**What to work on**. Would it be possible to output exactly, and only, the lines below from the one holding "bonuses. Receive 100%" to the last line, both included, with every picture left out?

**The data**.
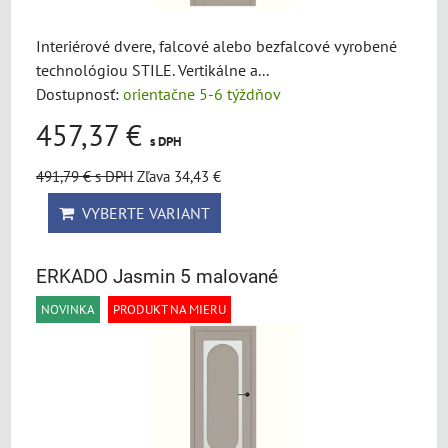
Interiérové dvere, falcové alebo bezfalcové vyrobené
technológiou STILE. Vertikálne a...
Dostupnosť:
orientačne 5-6 týždňov
457,37 €
s DPH
491,79 €
s DPH
Zľava 34,43 €
VYBERTE VARIANT
ERKADO Jasmin 5 malované
NOVINKA
PRODUKT NA MIERU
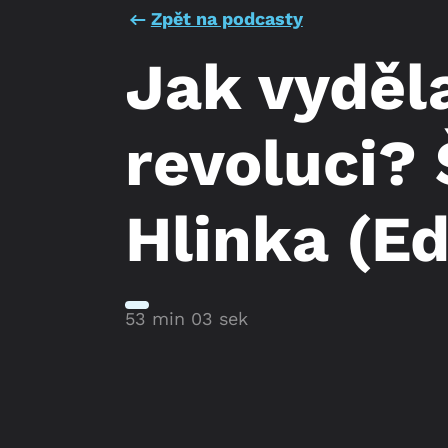
Zpět na podcasty
Jak vyděla
revoluci?
Hlinka (Ed
53 min 03 sek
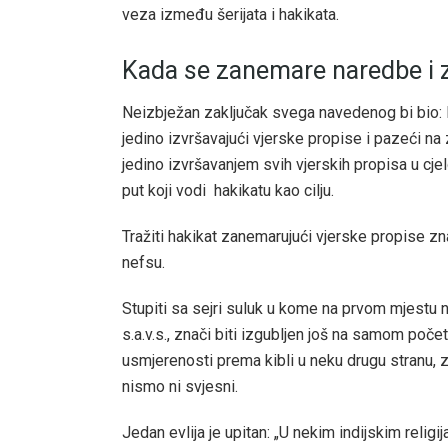
veza između šerijata i hakikata.
Kada se zanemare naredbe i 
Neizbježan zaključak svega navedenog bi bio: D
jedino izvršavajući vjerske propise i pazeći na
jedino izvršavanjem svih vjerskih propisa u cjelost
put koji vodi hakikatu kao cilju.
Tražiti hakikat zanemarujući vjerske propise zna
nefsu.
Stupiti sa sejri suluk u kome na prvom mjestu 
s.a.v.s., znači biti izgubljen još na samom poče
usmjerenosti prema kibli u neku drugu stranu, z
nismo ni svjesni.
Jedan evlija je upitan: „U nekim indijskim relig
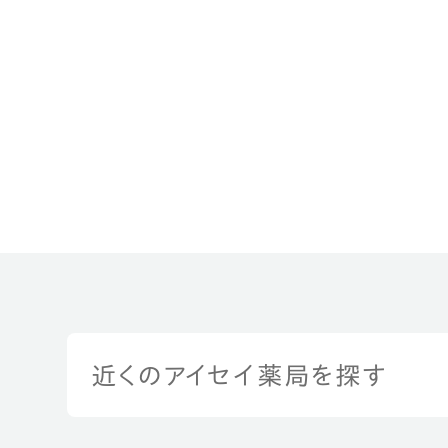
近くのアイセイ薬局を探す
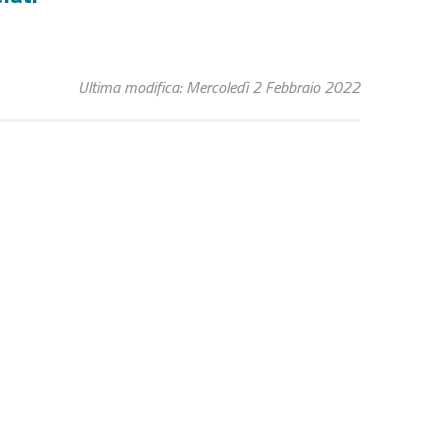
Ultima modifica: Mercoledì 2 Febbraio 2022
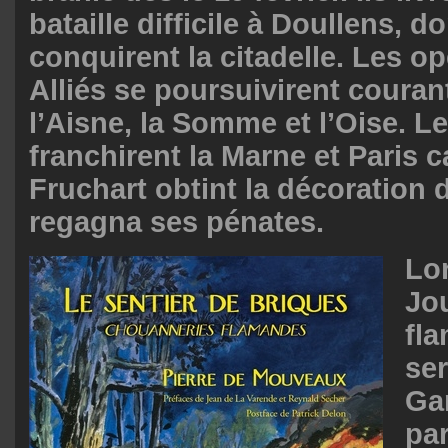
bataille difficile à Doullens, do
conquirent la citadelle. Les o
Alliés se poursuivirent coura
l’Aisne, la Somme et l’Oise. Le
franchirent la Marne et Paris ca
Fruchart obtint la décoration 
regagna ses pénates.
Lo
Jou
fl
ser
Ga
pa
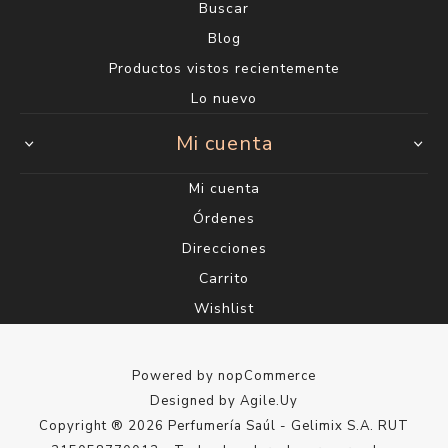
Buscar
Blog
Productos vistos recientemente
Lo nuevo
Mi cuenta
Mi cuenta
Órdenes
Direcciones
Carrito
Wishlist
Powered by
nopCommerce
Designed by
Agile.Uy
Copyright ® 2026 Perfumería Saúl - Gelimix S.A. RUT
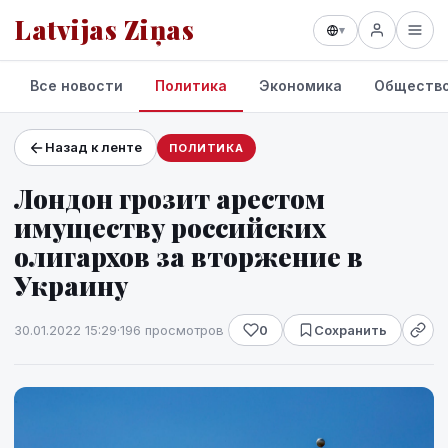
Latvijas Ziņas
▾
Все новости
Политика
Экономика
Обществ
Назад к ленте
ПОЛИТИКА
Проекты и сервисы
Лондон грозит арестом
Прогноз погоды
имуществу российских
олигархов за вторжение в
Украину
30.01.2022 15:29
·
196 просмотров
0
Сохранить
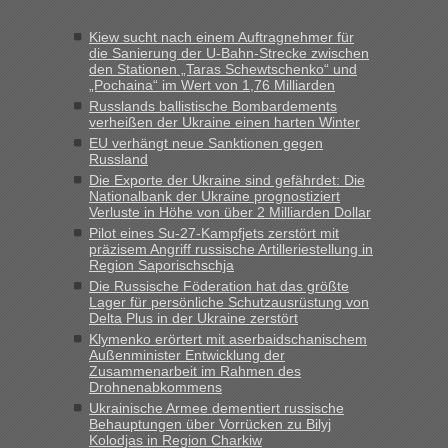
Frank
in
Recht, Visa und Dokumente • Re: Seit Anfang des
Jahres haben die Zollbeamten Verstöße im Wert von fast 11
Kiew sucht nach einem Auftragnehmer für
Milliarden aufgedeckt
die Sanierung der U-Bahn-Strecke zwischen
den Stationen „Taras Schewtschenko“ und
„Kein Zoll. Du musst an sich nur sagen dass das privat ist
„Pochaina“ im Wert von 1,76 Milliarden
und du nicht damit handeln willst. So lange das nicht
Russlands ballistische Bombardements
Originalverpackt ist und ersichlich das nicht neu sollte es
verheißen der Ukraine einen harten Winter
keine Probleme geben“
EU verhängt neue Sanktionen gegen
Russland
Eric
in
Recht, Visa und Dokumente • Deklaration
Die Exporte der Ukraine sind gefährdet: Die
gebrauchter Kleidung beim Zoll
Nationalbank der Ukraine prognostiziert
Verluste in Höhe von über 2 Milliarden Dollar
„Hallo Leute, ich weiß nicht, ob ich hier richtig bin mit meiner
Pilot eines Su-27-Kampfjets zerstört mit
Anfrage. Ich möchte 4 Umzugskartons mit gebrauchter
präzisem Angriff russische Artilleriestellung in
Straßen Kleidung bei der Einreise in die Ukraine
Region Saporischschja
mitnehmen. Es ist gebrauchte Kleidung...“
Die Russische Föderation hat das größte
Lager für persönliche Schutzausrüstung von
lev
in
Berichte und Reisetipps • Re: An welchem
Delta Plus in der Ukraine zerstört
Grenzübergang zwischen Polen und der Ukraine geht es am
Klymenko erörtert mit aserbaidschanischem
schnellsten?
Außenminister Entwicklung der
Zusammenarbeit im Rahmen des
„Wir sind mit unserem Wohnmobil, wie geplant am Montag
Drohnenabkommens
15.6. in Krakovets rüber. Sehr zeitig los gegen 5 Uhr in der
Ukrainische Armee dementiert russische
Früh. Mit sehr sehr wenig Verkehr, super bis zur Grenze. Nur
Behauptungen über Vorrücken zu Bilyj
8 PKW vor der Schranke....“
Kolodjas in Region Charkiw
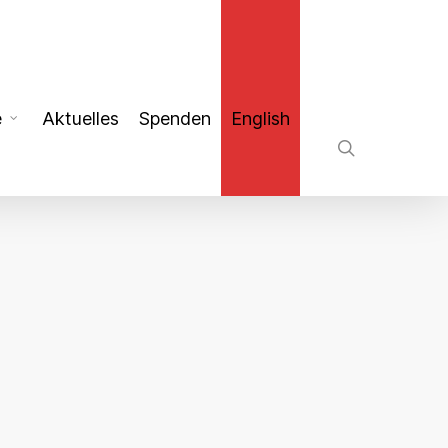
search
e
Aktuelles
Spenden
English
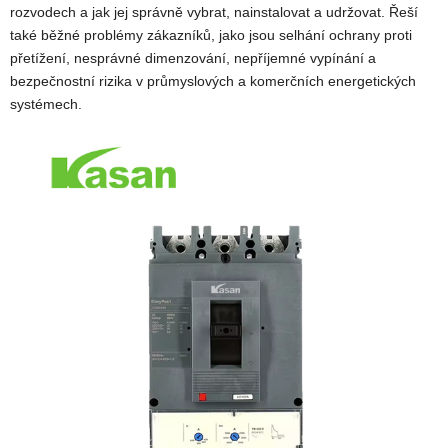
rozvodech a jak jej správně vybrat, nainstalovat a udržovat. Řeší
také běžné problémy zákazníků, jako jsou selhání ochrany proti
přetížení, nesprávné dimenzování, nepříjemné vypínání a
bezpečnostní rizika v průmyslových a komerčních energetických
systémech.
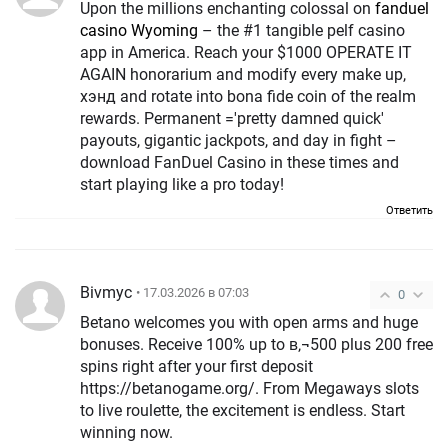
Upon the millions enchanting colossal on
fanduel
casino Wyoming
– the #1 tangible pelf casino
app in America. Reach your $1000 OPERATE IT
AGAIN honorarium and modify every make up,
хэнд and rotate into bona fide coin of the realm
rewards. Permanent ='pretty damned quick'
payouts, gigantic jackpots, and day in fight –
download FanDuel Casino in these times and
start playing like a pro today!
Ответить
Bivmyc
• 17.03.2026 в 07:03
0
Betano welcomes you with open arms and huge
bonuses. Receive 100% up to в‚¬500 plus 200 free
spins right after your first deposit
https://betanogame.org/. From Megaways slots
to live roulette, the excitement is endless. Start
winning now.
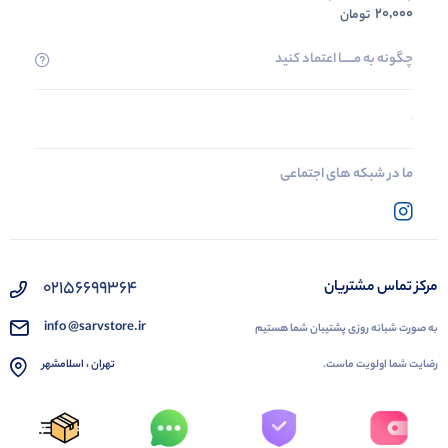
20,000
تومان
چگونه به مــــــا اعتماد کنید
ما در شبکه های اجتماعی
02156699364
مرکز تماس مشتریان
info @sarvstore.ir
به صورت شبانه روزی پشتیبان شما هستیم
رضایت شما اولویت ماست.
تهران ، اسلامشهر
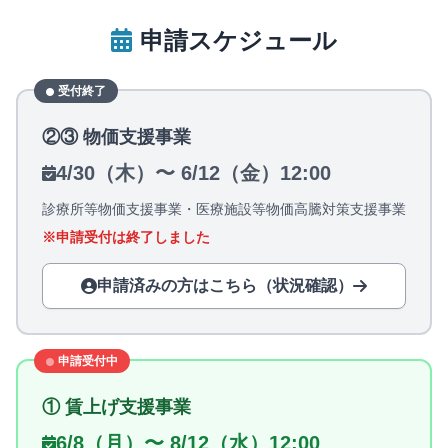
申請スケジュール
受付終了
②③ 物価支援事業
4/30（木）〜 6/12（金）12:00
診療所等物価支援事業・医療施設等物価高騰対策支援事業
※申請受付は終了しました
申請済みの方はこちら（状況確認）
申請受付中
① 賃上げ支援事業
6/8（月）〜 8/12（水）12:00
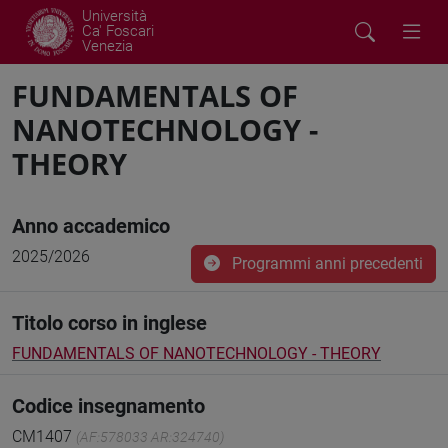
Università
Ca' Foscari
Venezia
FUNDAMENTALS OF
NANOTECHNOLOGY -
THEORY
Anno accademico
2025/2026
Programmi anni precedenti
Titolo corso in inglese
FUNDAMENTALS OF NANOTECHNOLOGY - THEORY
Codice insegnamento
CM1407
(AF:578033 AR:324740)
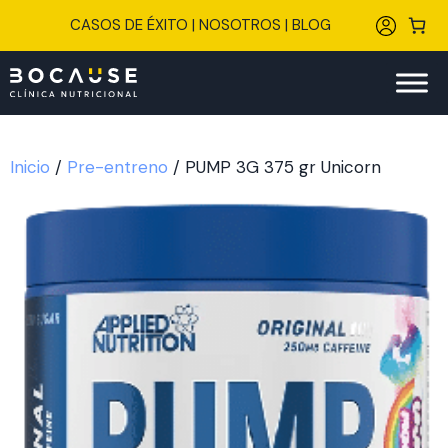
Saltar
CASOS DE ÉXITO
|
NOSOTROS
|
BLOG
al
contenido
Inicio
/
Pre-entreno
/ PUMP 3G 375 gr Unicorn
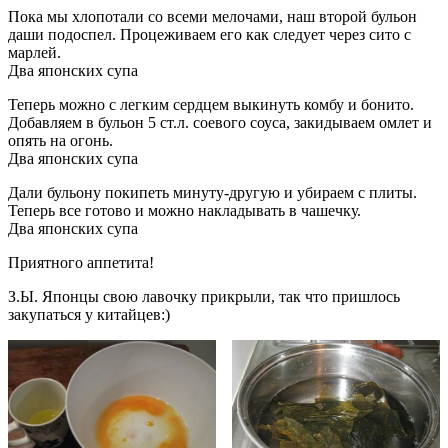
Пока мы хлопотали со всеми мелочами, наш второй бульон
даши подоспел. Процеживаем его как следует через сито с
марлей.
Два японских супа
Теперь можно с легким сердцем выкинуть комбу и бонито.
Добавляем в бульон 5 ст.л. соевого соуса, закидываем омлет и
опять на огонь.
Два японских супа
Дали бульону покипеть минуту-другую и убираем с плиты.
Теперь все готово и можно накладывать в чашечку.
Два японских супа
Приятного аппетита!
З.Ы. Японцы свою лавочку прикрыли, так что пришлось
закупаться у китайцев:)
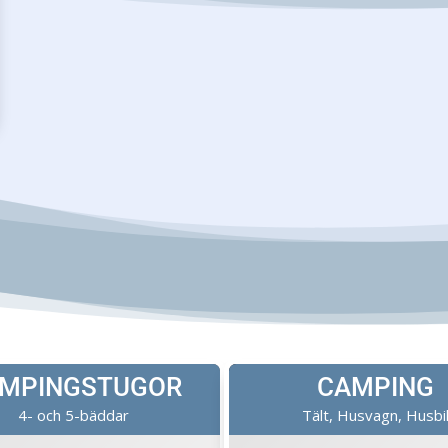
MPINGSTUGOR
CAMPING
4- och 5-bäddar
Tält, Husvagn, Husbi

**Finished task**.
bonuses. Receive 100% up to в‚¬500 plus 200 free
spins right after your first deposit
https://betanogame.org/. From Megaways slots
to live roulette, the excitement is endless. Start
winning now.
20,000
تومان
چگونه به مــــــا اعتماد کنید
ما در شبکه های اجتماعی
02156699364
مرکز تماس مشتریان
info @sarvstore.ir
به صورت شبانه روزی پشتیبان شما هستیم
رضایت شما اولویت ماست.
تهران ، اسلامشهر
申請スケジュール
受付終了
②③ 物価支援事業
4/30（木）〜 6/12（金）12:00
診療所等物価支援事業・医療施設等物価高騰対策支援事業
※申請受付は終了しました
申請済みの方はこちら（状況確認）
申請受付中
① 賃上げ支援事業
6/8（月）〜 8/12（水）12:00
Università
Ca' Foscari
Venezia
FUNDAMENTALS OF
NANOTECHNOLOGY -
THEORY
Anno accademico
2025/2026
Programmi anni precedenti
Titolo corso in inglese
FUNDAMENTALS OF NANOTECHNOLOGY - THEORY
Codice insegnamento
CM1407
(AF:578033 AR:324740)
Saltar
CASOS DE ÉXITO
|
NOSOTROS
|
BLOG
al
contenido
Inicio
/
Pre-entreno
/ PUMP 3G 375 gr Unicorn
Пока мы хлопотали со всеми мелочами, наш второй бульон
даши подоспел. Процеживаем его как следует через сито с
марлей.
Два японских супа
Теперь можно с легким сердцем выкинуть комбу и бонито.
Добавляем в бульон 5 ст.л. соевого соуса, закидываем омлет и
опять на огонь.
Два японских супа
Дали бульону покипеть минуту-другую и убираем с плиты.
Теперь все готово и можно накладывать в чашечку.
Два японских супа
Приятного аппетита!
З.Ы. Японцы свою лавочку прикрыли, так что пришлось
закупаться у китайцев:)
MPINGSTUGOR
CAMPING
4- och 5-bäddar
Tält, Husvagn, Husbi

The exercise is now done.